EXERCISE DIRECTIONS: Your task is to extract every line from the material below exactly.

DATA SECTION:

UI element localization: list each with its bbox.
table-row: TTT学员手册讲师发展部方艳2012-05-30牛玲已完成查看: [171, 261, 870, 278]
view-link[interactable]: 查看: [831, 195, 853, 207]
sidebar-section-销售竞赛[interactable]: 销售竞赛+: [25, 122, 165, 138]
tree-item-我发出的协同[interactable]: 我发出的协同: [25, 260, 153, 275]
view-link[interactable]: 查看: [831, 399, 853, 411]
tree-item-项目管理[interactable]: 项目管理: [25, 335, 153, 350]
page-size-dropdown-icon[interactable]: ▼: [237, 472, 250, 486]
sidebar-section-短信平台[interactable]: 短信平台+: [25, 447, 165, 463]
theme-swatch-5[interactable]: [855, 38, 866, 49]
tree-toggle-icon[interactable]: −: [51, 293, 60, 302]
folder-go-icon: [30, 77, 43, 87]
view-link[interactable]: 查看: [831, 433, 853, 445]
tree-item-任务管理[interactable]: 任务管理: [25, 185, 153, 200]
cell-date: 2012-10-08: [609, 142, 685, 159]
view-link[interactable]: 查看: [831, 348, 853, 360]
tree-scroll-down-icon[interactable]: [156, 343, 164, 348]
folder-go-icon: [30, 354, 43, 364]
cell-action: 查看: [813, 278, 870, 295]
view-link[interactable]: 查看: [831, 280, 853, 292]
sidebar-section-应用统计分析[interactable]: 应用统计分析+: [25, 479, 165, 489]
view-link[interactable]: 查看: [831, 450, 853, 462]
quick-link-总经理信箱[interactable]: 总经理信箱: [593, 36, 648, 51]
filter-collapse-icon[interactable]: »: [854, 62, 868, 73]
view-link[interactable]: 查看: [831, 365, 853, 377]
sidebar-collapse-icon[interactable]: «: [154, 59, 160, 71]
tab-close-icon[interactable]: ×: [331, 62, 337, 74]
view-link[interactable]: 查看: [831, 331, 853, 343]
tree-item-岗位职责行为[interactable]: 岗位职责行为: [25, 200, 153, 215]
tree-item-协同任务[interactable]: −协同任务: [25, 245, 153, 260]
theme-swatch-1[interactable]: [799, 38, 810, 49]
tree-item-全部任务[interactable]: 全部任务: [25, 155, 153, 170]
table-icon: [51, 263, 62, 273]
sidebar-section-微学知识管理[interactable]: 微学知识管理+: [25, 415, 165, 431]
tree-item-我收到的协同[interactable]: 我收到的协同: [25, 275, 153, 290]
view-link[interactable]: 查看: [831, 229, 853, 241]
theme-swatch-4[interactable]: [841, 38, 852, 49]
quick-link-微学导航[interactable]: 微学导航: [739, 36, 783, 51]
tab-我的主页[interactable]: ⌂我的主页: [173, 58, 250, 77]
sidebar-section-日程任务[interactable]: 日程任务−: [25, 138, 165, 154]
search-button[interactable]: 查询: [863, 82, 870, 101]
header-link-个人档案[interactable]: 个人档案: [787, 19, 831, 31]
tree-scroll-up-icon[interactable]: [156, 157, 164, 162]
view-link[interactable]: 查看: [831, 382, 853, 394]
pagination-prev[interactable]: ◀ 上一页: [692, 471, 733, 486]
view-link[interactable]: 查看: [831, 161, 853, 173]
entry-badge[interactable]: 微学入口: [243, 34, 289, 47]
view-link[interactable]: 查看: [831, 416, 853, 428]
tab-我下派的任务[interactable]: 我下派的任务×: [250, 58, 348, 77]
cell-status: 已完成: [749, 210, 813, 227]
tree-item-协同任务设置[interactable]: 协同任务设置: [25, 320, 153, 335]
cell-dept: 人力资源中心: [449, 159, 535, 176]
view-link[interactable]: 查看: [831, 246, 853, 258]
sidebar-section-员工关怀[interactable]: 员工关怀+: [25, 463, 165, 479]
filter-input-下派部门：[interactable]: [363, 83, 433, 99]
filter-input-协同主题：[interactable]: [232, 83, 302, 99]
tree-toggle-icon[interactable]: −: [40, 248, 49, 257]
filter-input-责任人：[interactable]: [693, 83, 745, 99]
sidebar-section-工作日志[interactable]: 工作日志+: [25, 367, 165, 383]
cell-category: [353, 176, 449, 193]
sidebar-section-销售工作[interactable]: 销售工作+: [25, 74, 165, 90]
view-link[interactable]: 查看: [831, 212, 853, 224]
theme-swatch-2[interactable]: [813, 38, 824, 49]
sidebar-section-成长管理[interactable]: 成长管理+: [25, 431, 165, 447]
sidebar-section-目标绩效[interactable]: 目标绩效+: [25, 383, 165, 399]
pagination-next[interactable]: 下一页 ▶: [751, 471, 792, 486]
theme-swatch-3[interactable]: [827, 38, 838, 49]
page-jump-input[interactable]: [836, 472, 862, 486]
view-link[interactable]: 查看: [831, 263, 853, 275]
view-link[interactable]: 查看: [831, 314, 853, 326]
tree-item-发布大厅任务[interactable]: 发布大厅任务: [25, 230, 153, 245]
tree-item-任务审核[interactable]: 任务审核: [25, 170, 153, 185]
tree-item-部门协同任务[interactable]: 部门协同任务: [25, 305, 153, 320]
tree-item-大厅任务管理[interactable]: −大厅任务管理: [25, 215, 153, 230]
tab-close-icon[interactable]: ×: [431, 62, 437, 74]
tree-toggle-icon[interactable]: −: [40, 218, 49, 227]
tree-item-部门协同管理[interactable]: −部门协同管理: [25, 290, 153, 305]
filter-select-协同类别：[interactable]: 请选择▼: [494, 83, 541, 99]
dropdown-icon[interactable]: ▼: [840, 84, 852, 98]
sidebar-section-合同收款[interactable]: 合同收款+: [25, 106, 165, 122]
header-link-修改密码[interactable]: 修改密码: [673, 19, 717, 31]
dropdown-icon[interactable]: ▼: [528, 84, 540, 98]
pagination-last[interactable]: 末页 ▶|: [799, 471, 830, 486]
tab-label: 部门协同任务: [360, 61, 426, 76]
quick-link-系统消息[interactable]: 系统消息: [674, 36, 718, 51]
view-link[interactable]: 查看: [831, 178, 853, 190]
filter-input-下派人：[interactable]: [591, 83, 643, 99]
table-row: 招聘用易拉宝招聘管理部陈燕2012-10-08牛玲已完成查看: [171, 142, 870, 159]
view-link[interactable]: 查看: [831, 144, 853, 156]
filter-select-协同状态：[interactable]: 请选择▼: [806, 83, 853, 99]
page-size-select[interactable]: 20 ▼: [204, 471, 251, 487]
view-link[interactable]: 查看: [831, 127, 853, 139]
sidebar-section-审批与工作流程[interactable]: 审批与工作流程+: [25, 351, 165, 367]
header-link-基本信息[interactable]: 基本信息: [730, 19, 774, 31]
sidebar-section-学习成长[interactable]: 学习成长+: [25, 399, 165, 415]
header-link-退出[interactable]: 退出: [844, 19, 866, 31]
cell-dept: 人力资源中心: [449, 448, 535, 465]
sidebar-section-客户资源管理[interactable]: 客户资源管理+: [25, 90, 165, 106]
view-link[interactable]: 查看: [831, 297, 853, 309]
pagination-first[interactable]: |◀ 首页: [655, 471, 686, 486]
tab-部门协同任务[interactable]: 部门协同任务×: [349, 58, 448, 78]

RESPONSE TO THIS TASK:
UI element localization: list each with its bbox.
table-row: TTT学员手册讲师发展部方艳2012-05-30牛玲已完成查看: [171, 261, 870, 278]
view-link[interactable]: 查看: [831, 195, 853, 207]
sidebar-section-销售竞赛[interactable]: 销售竞赛+: [25, 122, 165, 138]
tree-item-我发出的协同[interactable]: 我发出的协同: [25, 260, 153, 275]
view-link[interactable]: 查看: [831, 399, 853, 411]
tree-item-项目管理[interactable]: 项目管理: [25, 335, 153, 350]
page-size-dropdown-icon[interactable]: ▼: [237, 472, 250, 486]
sidebar-section-短信平台[interactable]: 短信平台+: [25, 447, 165, 463]
theme-swatch-5[interactable]: [855, 38, 866, 49]
tree-toggle-icon[interactable]: −: [51, 293, 60, 302]
folder-go-icon: [30, 77, 43, 87]
view-link[interactable]: 查看: [831, 433, 853, 445]
tree-item-任务管理[interactable]: 任务管理: [25, 185, 153, 200]
cell-date: 2012-10-08: [609, 142, 685, 159]
view-link[interactable]: 查看: [831, 348, 853, 360]
tree-scroll-down-icon[interactable]: [156, 343, 164, 348]
folder-go-icon: [30, 354, 43, 364]
cell-action: 查看: [813, 278, 870, 295]
view-link[interactable]: 查看: [831, 280, 853, 292]
sidebar-section-应用统计分析[interactable]: 应用统计分析+: [25, 479, 165, 489]
view-link[interactable]: 查看: [831, 450, 853, 462]
quick-link-总经理信箱[interactable]: 总经理信箱: [593, 36, 648, 51]
filter-collapse-icon[interactable]: »: [854, 62, 868, 73]
view-link[interactable]: 查看: [831, 365, 853, 377]
sidebar-collapse-icon[interactable]: «: [154, 59, 160, 71]
tab-close-icon[interactable]: ×: [331, 62, 337, 74]
view-link[interactable]: 查看: [831, 331, 853, 343]
tree-item-岗位职责行为[interactable]: 岗位职责行为: [25, 200, 153, 215]
tree-item-协同任务[interactable]: −协同任务: [25, 245, 153, 260]
theme-swatch-1[interactable]: [799, 38, 810, 49]
tree-item-全部任务[interactable]: 全部任务: [25, 155, 153, 170]
table-icon: [51, 263, 62, 273]
sidebar-section-微学知识管理[interactable]: 微学知识管理+: [25, 415, 165, 431]
tree-item-我收到的协同[interactable]: 我收到的协同: [25, 275, 153, 290]
view-link[interactable]: 查看: [831, 229, 853, 241]
theme-swatch-4[interactable]: [841, 38, 852, 49]
quick-link-微学导航[interactable]: 微学导航: [739, 36, 783, 51]
tab-我的主页[interactable]: ⌂我的主页: [173, 58, 250, 77]
sidebar-section-日程任务[interactable]: 日程任务−: [25, 138, 165, 154]
search-button[interactable]: 查询: [863, 82, 870, 101]
header-link-个人档案[interactable]: 个人档案: [787, 19, 831, 31]
tree-scroll-up-icon[interactable]: [156, 157, 164, 162]
view-link[interactable]: 查看: [831, 382, 853, 394]
pagination-prev[interactable]: ◀ 上一页: [692, 471, 733, 486]
view-link[interactable]: 查看: [831, 161, 853, 173]
entry-badge[interactable]: 微学入口: [243, 34, 289, 47]
view-link[interactable]: 查看: [831, 416, 853, 428]
tab-我下派的任务[interactable]: 我下派的任务×: [250, 58, 348, 77]
cell-status: 已完成: [749, 210, 813, 227]
tree-item-协同任务设置[interactable]: 协同任务设置: [25, 320, 153, 335]
cell-dept: 人力资源中心: [449, 159, 535, 176]
view-link[interactable]: 查看: [831, 246, 853, 258]
sidebar-section-员工关怀[interactable]: 员工关怀+: [25, 463, 165, 479]
filter-input-下派部门：[interactable]: [363, 83, 433, 99]
filter-input-协同主题：[interactable]: [232, 83, 302, 99]
tree-toggle-icon[interactable]: −: [40, 248, 49, 257]
filter-input-责任人：[interactable]: [693, 83, 745, 99]
sidebar-section-工作日志[interactable]: 工作日志+: [25, 367, 165, 383]
cell-category: [353, 176, 449, 193]
sidebar-section-销售工作[interactable]: 销售工作+: [25, 74, 165, 90]
view-link[interactable]: 查看: [831, 212, 853, 224]
theme-swatch-2[interactable]: [813, 38, 824, 49]
sidebar-section-成长管理[interactable]: 成长管理+: [25, 431, 165, 447]
sidebar-section-目标绩效[interactable]: 目标绩效+: [25, 383, 165, 399]
pagination-next[interactable]: 下一页 ▶: [751, 471, 792, 486]
theme-swatch-3[interactable]: [827, 38, 838, 49]
page-jump-input[interactable]: [836, 472, 862, 486]
view-link[interactable]: 查看: [831, 263, 853, 275]
view-link[interactable]: 查看: [831, 314, 853, 326]
tree-item-发布大厅任务[interactable]: 发布大厅任务: [25, 230, 153, 245]
tree-item-任务审核[interactable]: 任务审核: [25, 170, 153, 185]
tree-item-部门协同任务[interactable]: 部门协同任务: [25, 305, 153, 320]
tree-item-大厅任务管理[interactable]: −大厅任务管理: [25, 215, 153, 230]
tab-close-icon[interactable]: ×: [431, 62, 437, 74]
tree-toggle-icon[interactable]: −: [40, 218, 49, 227]
tree-item-部门协同管理[interactable]: −部门协同管理: [25, 290, 153, 305]
filter-select-协同类别：[interactable]: 请选择▼: [494, 83, 541, 99]
dropdown-icon[interactable]: ▼: [840, 84, 852, 98]
sidebar-section-合同收款[interactable]: 合同收款+: [25, 106, 165, 122]
header-link-修改密码[interactable]: 修改密码: [673, 19, 717, 31]
dropdown-icon[interactable]: ▼: [528, 84, 540, 98]
pagination-last[interactable]: 末页 ▶|: [799, 471, 830, 486]
tab-label: 部门协同任务: [360, 61, 426, 76]
quick-link-系统消息[interactable]: 系统消息: [674, 36, 718, 51]
view-link[interactable]: 查看: [831, 178, 853, 190]
filter-input-下派人：[interactable]: [591, 83, 643, 99]
table-row: 招聘用易拉宝招聘管理部陈燕2012-10-08牛玲已完成查看: [171, 142, 870, 159]
view-link[interactable]: 查看: [831, 144, 853, 156]
filter-select-协同状态：[interactable]: 请选择▼: [806, 83, 853, 99]
page-size-select[interactable]: 20 ▼: [204, 471, 251, 487]
view-link[interactable]: 查看: [831, 127, 853, 139]
sidebar-section-审批与工作流程[interactable]: 审批与工作流程+: [25, 351, 165, 367]
header-link-基本信息[interactable]: 基本信息: [730, 19, 774, 31]
sidebar-section-学习成长[interactable]: 学习成长+: [25, 399, 165, 415]
header-link-退出[interactable]: 退出: [844, 19, 866, 31]
cell-dept: 人力资源中心: [449, 448, 535, 465]
sidebar-section-客户资源管理[interactable]: 客户资源管理+: [25, 90, 165, 106]
view-link[interactable]: 查看: [831, 297, 853, 309]
pagination-first[interactable]: |◀ 首页: [655, 471, 686, 486]
tab-部门协同任务[interactable]: 部门协同任务×: [349, 58, 448, 78]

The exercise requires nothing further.